TiDB-service CPU Spikes to 99% Without Apparent Reason

Note:
This topic has been translated from a Chinese forum by GPT and might contain errors.

Original topic: tidb-service cpu无缘无故飙升99%

| username: TiDB_老表

【TiDB Usage Environment】Production Environment
【TiDB Version】6.5.0
【Reproduction Path】None
【Encountered Problem: Phenomenon and Impact】
【Resource Configuration】Navigate to TiDB Dashboard - Cluster Info - Hosts and take a screenshot of this page
【Attachments: Screenshots/Logs/Monitoring】



goroutine_pd_172.16.215.211_2379_2724836510.txt (92.9 KB)
goroutine_tidb_172.16.215.211_4000_2957135535.txt (99.1 KB)

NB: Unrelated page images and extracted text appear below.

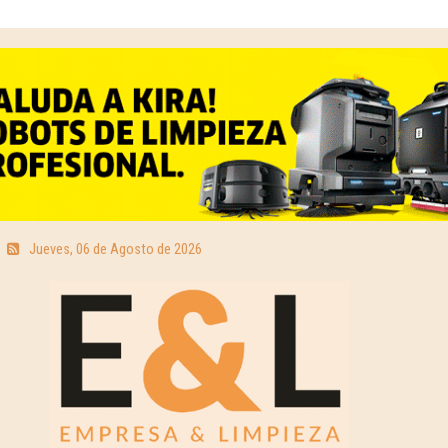
Jueves, 06 de Agosto de 2026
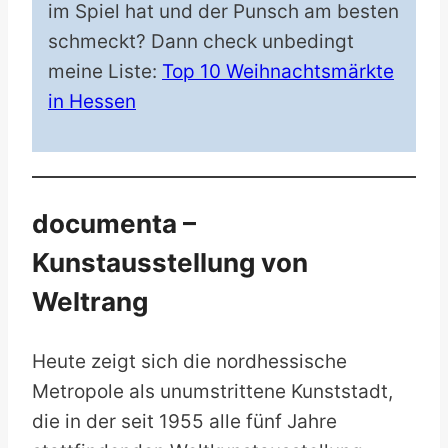
im Spiel hat und der Punsch am besten
schmeckt? Dann check unbedingt
meine Liste:
Top 10 Weihnachtsmärkte
in Hessen
documenta –
Kunstausstellung von
Weltrang
Heute zeigt sich die nordhessische
Metropole als unumstrittene Kunststadt,
die in der seit 1955 alle fünf Jahre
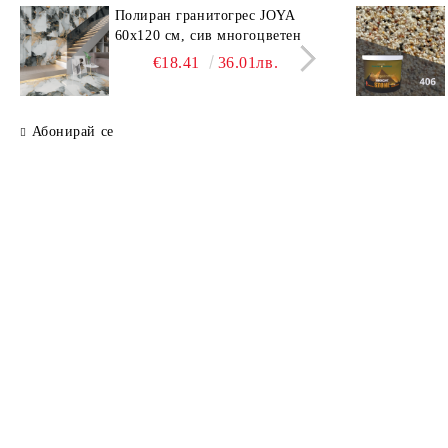
Полиран гранитогрес JOYA
Поли
60x120 см, сив многоцветен
SAV
свет
€18.41
36.01лв.
Абонирай се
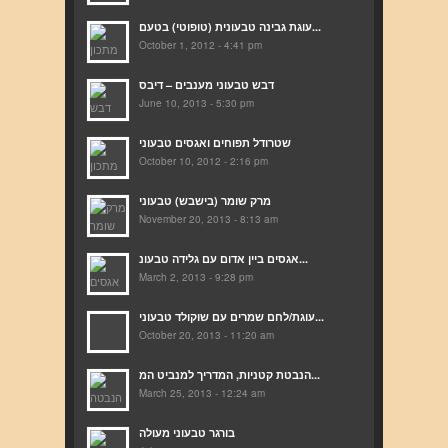
עוגת גבינה טבעונית (טופוטי) בטעם...
October 1, 2012 - 4:41 pm
דבש טבעוני מענבים – דיבס
June 10, 2013 - 5:30 pm
שטרודל תפוחים ואגסים טבעוני
October 10, 2012 - 2:16 pm
מרק שומר (בישבש) טבעוני
November 20, 2013 - 8:13 am
אגסים ביין אדום עם גלידה טבעונ...
March 2, 2013 - 9:28 pm
עוגת/לחם שמרים עם שוקולד טבעוני...
October 20, 2013 - 11:20 am
הנבטת קטניות, המדריך למנביט המ...
March 25, 2013 - 12:24 am
בורגר טבעוני מעולה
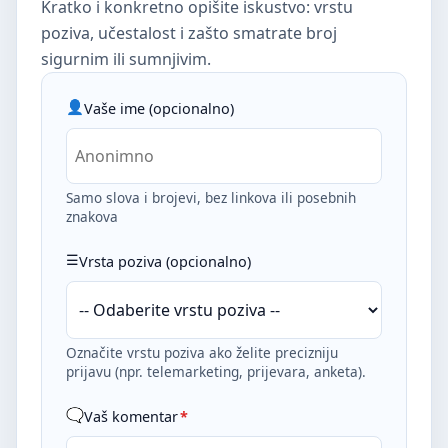
Kratko i konkretno opišite iskustvo: vrstu
poziva, učestalost i zašto smatrate broj
sigurnim ili sumnjivim.
Vaše ime (opcionalno)
Samo slova i brojevi, bez linkova ili posebnih
znakova
Vrsta poziva (opcionalno)
Označite vrstu poziva ako želite precizniju
prijavu (npr. telemarketing, prijevara, anketa).
Vaš komentar
*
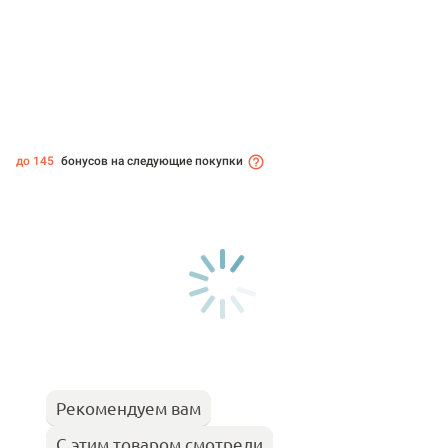
до 145
бонусов на следующие покупки
Рекомендуем вам
С этим товаром смотрели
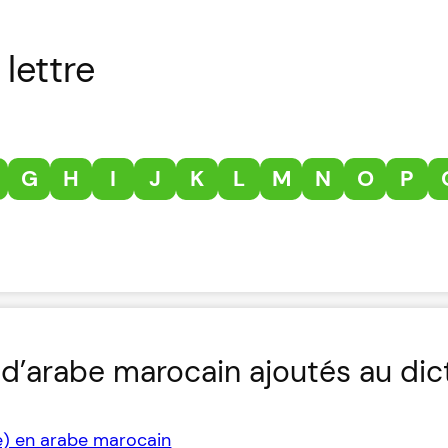
lettre
G
H
I
J
K
L
M
N
O
P
d’arabe marocain ajoutés au dic
e) en arabe marocain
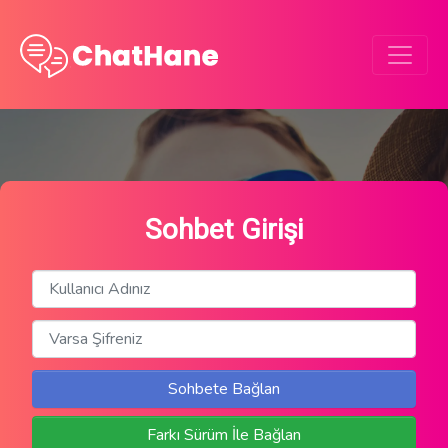
Sohbet Girişi
Sohbete Bağlan
Farkı Sürüm İle Bağlan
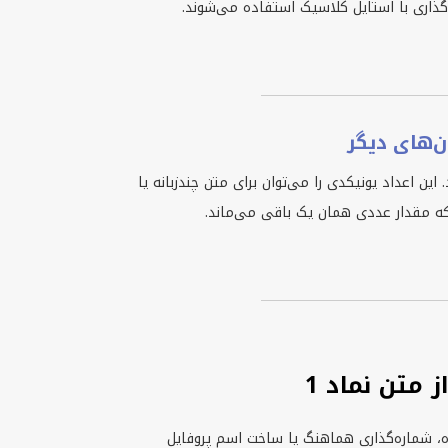
‌گذاری با استایل کلاسیک استفاده می‌شوند.
دد 1 با لاتین فرق می‌کند. این اعداد یونیکدی را می‌توان برای متن چندزبانه یا
ه مقدار عددی همان یک باقی می‌ماند.
 متن نماد 1
ایل دادن به متن کوتاه، شماره‌گذاری هماهنگ یا ساخت اسم پروفایل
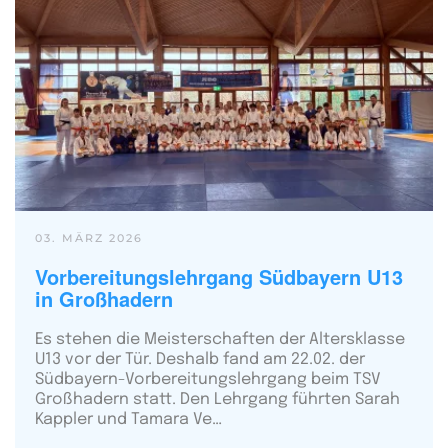
03. MÄRZ 2026
Vorbereitungslehrgang Südbayern U13
in Großhadern
Es stehen die Meisterschaften der Altersklasse
U13 vor der Tür. Deshalb fand am 22.02. der
Südbayern-Vorbereitungslehrgang beim TSV
Großhadern statt. Den Lehrgang führten Sarah
Kappler und Tamara Ve…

| username: xfworld | Original post link

Is the CPU usage really that high even without any queries?

| username: Fly-bird | Original post link

Let’s see if there are any queries.

| username: 大飞哥online | Original post link

Check the spike time point and see what that machine is doing.

| username: 像风一样的男子 | Original post link

This kind of single-node memory and CPU spike is most likely caused by slow queries. You can check topsql on the dashboard to troubleshoot.

| username: 路在何chu | Original post link

The latency at this time seems a bit high. Check if it’s caused by IO, look at the slow logs from that time, and the IO load.

| username: tidb菜鸟一只 | Original post link

It’s highly likely that several large SQL queries were run at the corresponding time. Check TopSQL.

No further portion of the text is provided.